Who knows how to run the country better than the President? Everybody. Every talk show, every Facebook post, and every workplace discussion has the solutions to the nation’s problems. We all think we have the answers. A Russian proverb says, “Every man speaks from his own tower.” The Bible says, “Every way of a man is right in his own eyes” (Prov. 21:2). If you want to hear how to do a job, ask somebody who has never done it.
“If I were in charge, things would be different.” It is good to want to change things for the better. Future leaders in any area of life need to be confident. But it takes more than talk and good intentions to do the job. Remember the story of Absalom? He thought he could do a better job than his father David the king of Israel. “Oh that I were made judge in the land, that every man which hath any suit or cause might come unto me, and I would do him justice!” (II Sam. 15:4). His big talk worked. He “stole the hearts of the men of Israel” (II Sam. 15:6). But Absalom was reckless. He was not qualified to be king. That office rightfully belonged to his father. He thought he could do a better job, but he ended up getting himself and a lot of other people killed.
It is easy to judge a situation when you are not in it. Looking at it from the outside, you think the answers are clear. Sometimes they are. But actually dealing with problems is not so easy.
Just about everybody knows how to handle a child best until they have one. One father said, “Before I had children I had six theories about raising kids. Now I have six children and no idea.” There are definite Bible rules and guidelines about parenting (Eph. 6:1-4; Prov. 22:15). But there are many judgment calls, and each child has a mind of his own.
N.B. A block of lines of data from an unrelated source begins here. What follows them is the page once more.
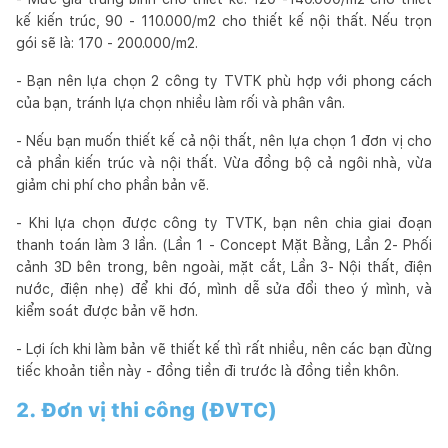
kế kiến trúc, 90 - 110.000/m2 cho thiết kế nội thất. Nếu trọn
gói sẽ là: 170 - 200.000/m2.
- Bạn nên lựa chọn 2 công ty TVTK phù hợp với phong cách
của bạn, tránh lựa chọn nhiều làm rối và phân vân.
- Nếu bạn muốn thiết kế cả nội thất, nên lựa chọn 1 đơn vị cho
cả phần kiến trúc và nội thất. Vừa đồng bộ cả ngôi nhà, vừa
giảm chi phí cho phần bản vẽ.
- Khi lựa chọn được công ty TVTK, bạn nên chia giai đoạn
thanh toán làm 3 lần. (Lần 1 - Concept Mặt Bằng, Lần 2- Phối
cảnh 3D bên trong, bên ngoài, mặt cắt, Lần 3- Nội thất, điện
nước, điện nhẹ) để khi đó, mình dễ sửa đổi theo ý mình, và
kiểm soát được bản vẽ hơn.
- Lợi ích khi làm bản vẽ thiết kế thì rất nhiều, nên các bạn đừng
tiếc khoản tiền này - đồng tiền đi trước là đồng tiền khôn.
2. Đơn vị thi công (ĐVTC)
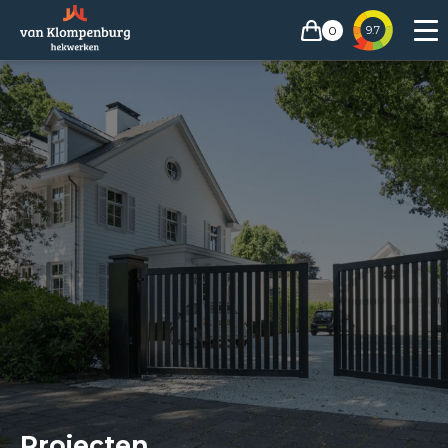
0
9.7
Projecten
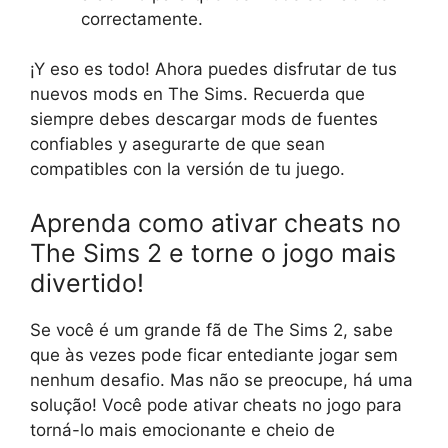
correctamente.
¡Y eso es todo! Ahora puedes disfrutar de tus
nuevos mods en The Sims. Recuerda que
siempre debes descargar mods de fuentes
confiables y asegurarte de que sean
compatibles con la versión de tu juego.
Aprenda como ativar cheats no
The Sims 2 e torne o jogo mais
divertido!
Se você é um grande fã de The Sims 2, sabe
que às vezes pode ficar entediante jogar sem
nenhum desafio. Mas não se preocupe, há uma
solução! Você pode ativar cheats no jogo para
torná-lo mais emocionante e cheio de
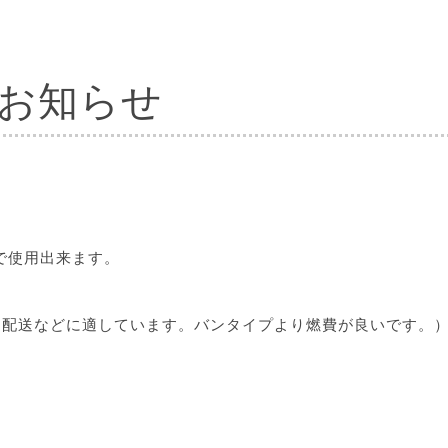
お知らせ
で使用出来ます。
物配送などに適しています。バンタイプより燃費が良いです。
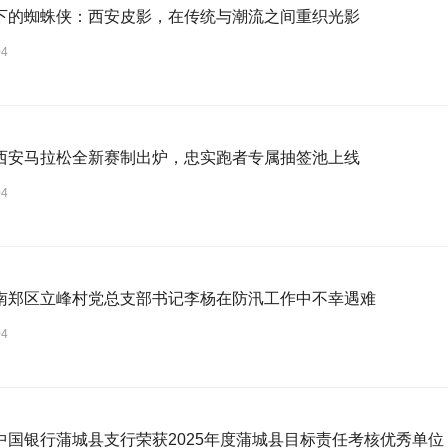
下的蜘蛛侠：西安皮影，在传统与潮流之间重织光影
04
西安马拉松全新赛制出炉，忠实跑者专属抽签池上线
04
南郑区立峰村党总支部书记李杨在防汛工作中不幸遇难
04
中国银行蒲城县支行荣获2025年度蒲城县目标责任考核优秀单位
People outside a family, even other parents, can be pretty hard on how parents handle difficult cases. If they are right, these parents need to be humble and accept their constructive criticism and advice. But the same ones who have all the answers for others are at a loss when they have trouble with their own children or grandchildren.
Who knows best how to manage a church? Who can make the wisest decisions about how the money is spent? Who would listen to all sides of an issue and be the most fair with the whole congregation? Everyone who is not an elder, of course. I heard an elder speak about this at a gathering for church leaders. He said he had heard people say many times, “If I were an elder, I would do things differently.” He paused and replied, “But you wouldn’t. You wouldn’t.” I didn’t agree with him at the time and I still wouldn’t say that is true in every situation, but as the years have passed I believe there was some truth in what he was saying. Sure, if you are not an elder, you might do a better job in some areas, but would you make a mess of others?
Let us support leaders when they do right and hold them accountable when they are wrong, but in all things let us be just and honest. “Most men will proclaim every one his own goodness: but a faithful man who can find?” (Prov. 20:6). May the Lord keep us from being like fans who only notice a referee when he makes a bad call.